DESCRIPTION OF THE TASK => Would you return the data exactly as given, except for its pictures?

RECORDS FOR THE TASK =>
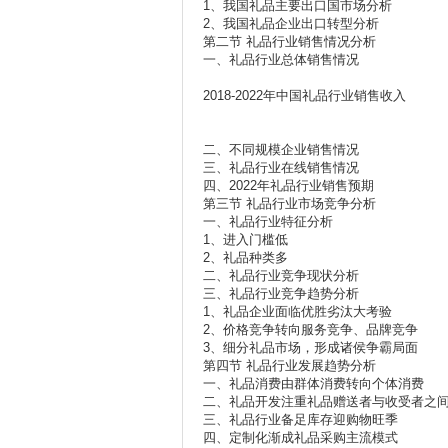
1、我国礼品主要出口国市场分析
2、我国礼品企业出口转型分析
第二节 礼品行业销售情况分析
一、礼品行业总体销售情况
2018-2022年中国礼品行业销售收入
二、不同规模企业销售情况
三、礼品行业在线销售情况
四、2022年礼品行业销售预期
第三节 礼品行业市场竞争分析
一、礼品行业特征分析
1、进入门槛低
2、礼品种类多
二、礼品行业竞争现状分析
三、礼品行业竞争趋势分析
1、礼品企业面临优胜劣汰大考验
2、价格竞争转向服务竞争、品牌竞争
3、细分礼品市场，形成诸侯争霸局面
第四节 礼品行业发展趋势分析
一、礼品消费由群体消费转向个体消费
二、礼品开发注重礼品赠送者与收受者之
三、礼品行业备足库存迎购物旺季
四、定制化渐成礼品采购主流模式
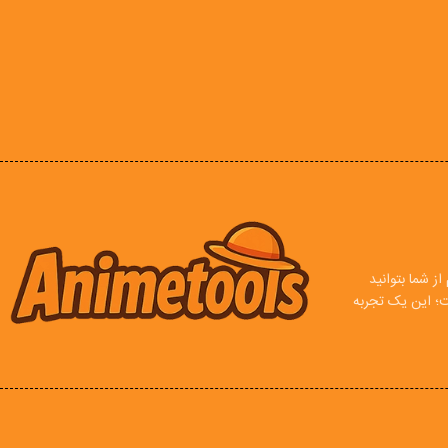
ز شما بتوانید
ت؛ این یک تجربه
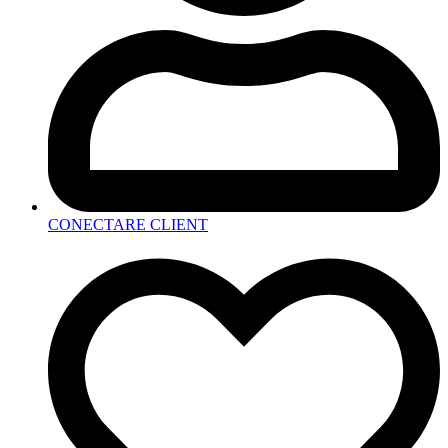
CONECTARE CLIENT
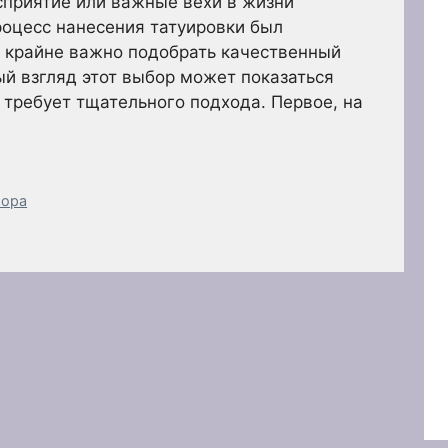
сприятие или важные вехи в жизни
роцесс нанесения татуировки был
 крайне важно подобрать качественный
ый взгляд этот выбор может показаться
 требует тщательного подхода. Первое, на
бора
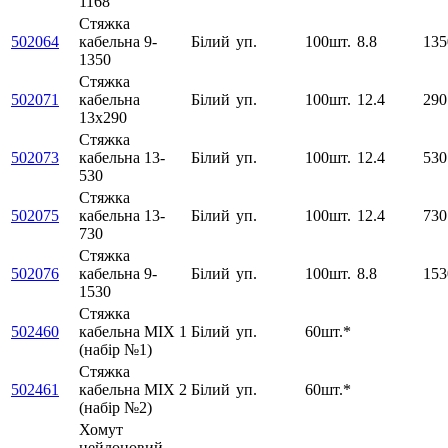
1168
Стяжка
502064
кабельна 9-
Білий
уп.
100шт.
8.8
135
1350
Стяжка
502071
кабельна
Білий
уп.
100шт.
12.4
290
13х290
Стяжка
502073
кабельна 13-
Білий
уп.
100шт.
12.4
530
530
Стяжка
502075
кабельна 13-
Білий
уп.
100шт.
12.4
730
730
Стяжка
502076
кабельна 9-
Білий
уп.
100шт.
8.8
153
1530
Стяжка
502460
кабельна MIX 1
Білий
уп.
60шт.*
(набір №1)
Стяжка
502461
кабельна MIX 2
Білий
уп.
60шт.*
(набір №2)
Хомут
нейлоновий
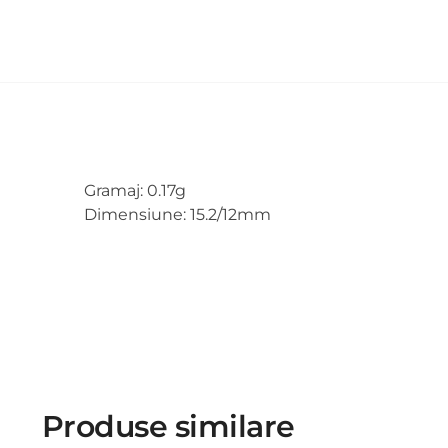
Gramaj: 0.17g
Dimensiune: 15.2/12mm
Produse similare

OUTPUT =>
1、我国礼品主要出口国市场分析
2、我国礼品企业出口转型分析
第二节 礼品行业销售情况分析
一、礼品行业总体销售情况
2018-2022年中国礼品行业销售收入
二、不同规模企业销售情况
三、礼品行业在线销售情况
四、2022年礼品行业销售预期
第三节 礼品行业市场竞争分析
一、礼品行业特征分析
1、进入门槛低
2、礼品种类多
二、礼品行业竞争现状分析
三、礼品行业竞争趋势分析
1、礼品企业面临优胜劣汰大考验
2、价格竞争转向服务竞争、品牌竞争
3、细分礼品市场，形成诸侯争霸局面
第四节 礼品行业发展趋势分析
一、礼品消费由群体消费转向个体消费
二、礼品开发注重礼品赠送者与收受者之
三、礼品行业备足库存迎购物旺季
四、定制化渐成礼品采购主流模式
ز شما بتوانید
ت؛ این یک تجربه
CONECTARE CLIENT
сприятие или важные вехи в жизни
роцесс нанесения татуировки был
 крайне важно подобрать качественный
ый взгляд этот выбор может показаться
 требует тщательного подхода. Первое, на
бора
1168
Стяжка
502064
кабельна 9-
Білий
уп.
100шт.
8.8
135
1350
Стяжка
502071
кабельна
Білий
уп.
100шт.
12.4
290
13х290
Стяжка
502073
кабельна 13-
Білий
уп.
100шт.
12.4
530
530
Стяжка
502075
кабельна 13-
Білий
уп.
100шт.
12.4
730
730
Стяжка
502076
кабельна 9-
Білий
уп.
100шт.
8.8
153
1530
Стяжка
502460
кабельна MIX 1
Білий
уп.
60шт.*
(набір №1)
Стяжка
502461
кабельна MIX 2
Білий
уп.
60шт.*
(набір №2)
Хомут
нейлоновий
Gramaj: 0.17g
Dimensiune: 15.2/12mm
Produse similare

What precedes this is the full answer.